» What you will do
Your task is to find every line of the listing that includes "свои" and copy it.

» Extracted records
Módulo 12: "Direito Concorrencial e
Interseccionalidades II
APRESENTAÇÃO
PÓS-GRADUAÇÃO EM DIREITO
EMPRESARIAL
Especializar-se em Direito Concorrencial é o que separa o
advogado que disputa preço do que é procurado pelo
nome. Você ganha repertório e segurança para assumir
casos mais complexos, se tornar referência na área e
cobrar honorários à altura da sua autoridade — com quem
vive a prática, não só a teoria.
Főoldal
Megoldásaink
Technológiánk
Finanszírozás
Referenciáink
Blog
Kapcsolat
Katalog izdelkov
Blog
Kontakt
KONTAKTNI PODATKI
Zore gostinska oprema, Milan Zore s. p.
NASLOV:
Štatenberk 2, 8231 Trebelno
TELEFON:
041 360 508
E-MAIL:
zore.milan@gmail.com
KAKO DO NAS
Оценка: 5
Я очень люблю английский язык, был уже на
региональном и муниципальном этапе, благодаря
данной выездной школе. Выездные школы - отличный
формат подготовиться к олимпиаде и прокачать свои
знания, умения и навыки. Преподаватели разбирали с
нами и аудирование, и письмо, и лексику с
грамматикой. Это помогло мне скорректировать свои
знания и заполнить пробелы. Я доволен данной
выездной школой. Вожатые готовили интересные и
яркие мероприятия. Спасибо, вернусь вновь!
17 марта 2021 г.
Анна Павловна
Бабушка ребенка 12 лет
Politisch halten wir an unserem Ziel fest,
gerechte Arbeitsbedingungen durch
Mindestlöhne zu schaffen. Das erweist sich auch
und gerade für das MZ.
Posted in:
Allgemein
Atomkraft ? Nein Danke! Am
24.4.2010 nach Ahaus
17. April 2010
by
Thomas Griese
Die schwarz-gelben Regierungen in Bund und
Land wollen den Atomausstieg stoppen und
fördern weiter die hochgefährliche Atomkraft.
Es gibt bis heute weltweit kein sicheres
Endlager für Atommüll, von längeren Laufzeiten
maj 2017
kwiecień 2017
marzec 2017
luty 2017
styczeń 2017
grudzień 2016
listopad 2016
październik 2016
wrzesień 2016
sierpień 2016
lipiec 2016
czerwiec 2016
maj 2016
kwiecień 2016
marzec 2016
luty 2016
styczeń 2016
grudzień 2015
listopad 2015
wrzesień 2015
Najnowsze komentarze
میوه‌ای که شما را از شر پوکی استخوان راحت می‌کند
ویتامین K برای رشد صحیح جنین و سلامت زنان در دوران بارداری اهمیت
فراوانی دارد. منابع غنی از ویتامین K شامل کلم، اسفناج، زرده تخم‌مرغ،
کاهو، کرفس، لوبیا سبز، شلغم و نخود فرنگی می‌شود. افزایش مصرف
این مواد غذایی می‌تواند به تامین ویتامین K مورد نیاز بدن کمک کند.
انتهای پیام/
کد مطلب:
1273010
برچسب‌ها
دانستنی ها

» Problem solution
формат подготовиться к олимпиаде и прокачать свои
грамматикой. Это помогло мне скорректировать свои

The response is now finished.